Patientenseitiger Faktoren bei der Therapieentscheidung berücksichtigen
Individualisierung bedeutet auch, die Therapie an patientenseitige Faktoren anzupassen. Gemäß der Definition von Prof. Thomas ist dies die Aufgabe der personalisierten Medizin, während die individualisierte Medizin die medizinischen Maßnahmen an individuellen Zielen und der individuellen Präferenz des Patienten ausrichtet. Wie Dr. Christian Schumann, Ulm, ausführte, gehören zu den patientenseitigen Faktoren Alter, ECOG-Performance-Status (ECOG-PS), Komorbiditäten, Lebensqualität, Risiken und der Raucherstatus.

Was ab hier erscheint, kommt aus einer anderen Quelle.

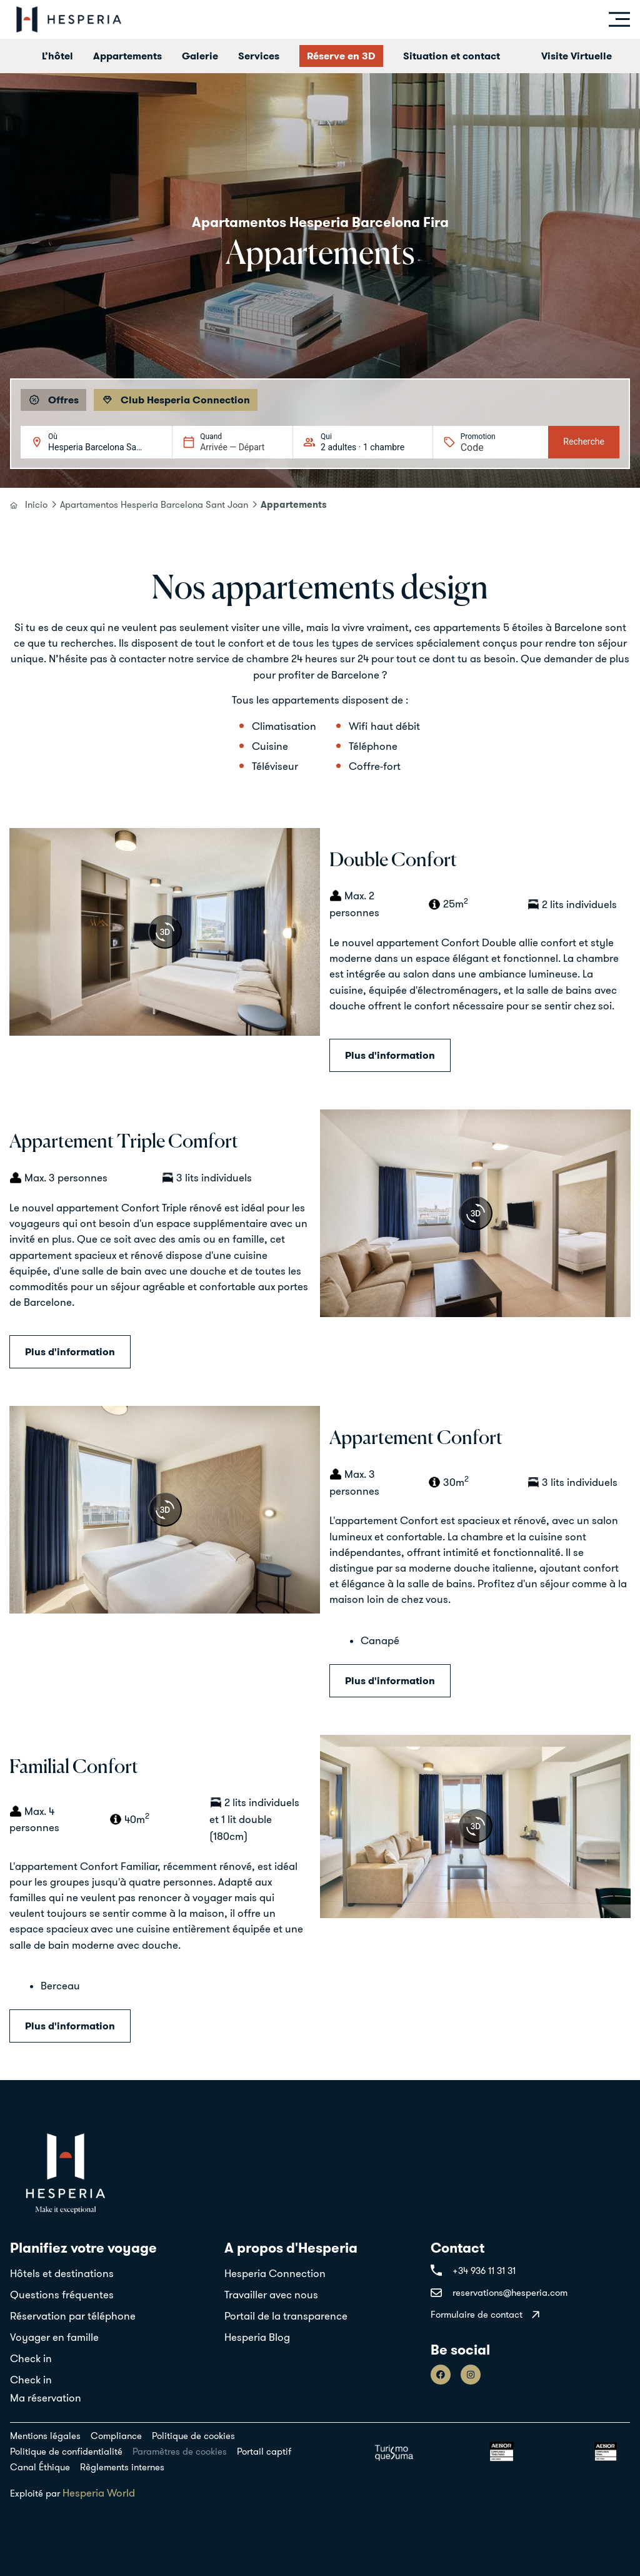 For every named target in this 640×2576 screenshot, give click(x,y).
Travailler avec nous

Alter und ECOG-Performance-Status können nicht als alleinige Kriterien für eine Therapieentscheidung herangezogen werden. Dies bestätigen Studiendaten, denen zufolge die für das Lungenkarzinom typische Kohorte älterer Patienten (70-89 Jahre) von einer Kombinationschemotherapie profitieren kann. Patienten mit einem ECOG-PS ≥ 2 sind in klinischen Studien unterrepräsentiert. Jedoch konnte sowohl für eine Kombinationschemotherapie als auch für Erlotinib gezeigt werden, dass diese Strategien bei dieser Subgruppe wirksam sind. [10,11,12]

Ein wichtiges Therapieziel besonders in der palliativen Situation ist die Lebensqualität. Diese sollte nicht nur für die initiale Patientenselektion, sondern auch während der Therapie regelmäßig erfasst werden, so Dr. Schumann. Studiendaten weisen zudem darauf hin, dass die Lebensqualität prognostisch für das Gesamtüberleben ist. [13] 

Ein weiteres Problem sind bei Lungenkrebspatienten Komorbiditäten. Diese nehmen mit dem Alter zu, wobei kardiovaskuläre Erkrankungen im Vordergrund stehen. Eine aktuelle Analyse zeigt, dass mit der Zunahme von Begleiterkrankungen die Zahl der leitliniengerechten Therapien sinkt. Um eine bessere Prognose zu erreichen, sei es daher wichtig, Komorbiditäten mit in das Therapiekonzept zu integrieren, so Dr. Schumann.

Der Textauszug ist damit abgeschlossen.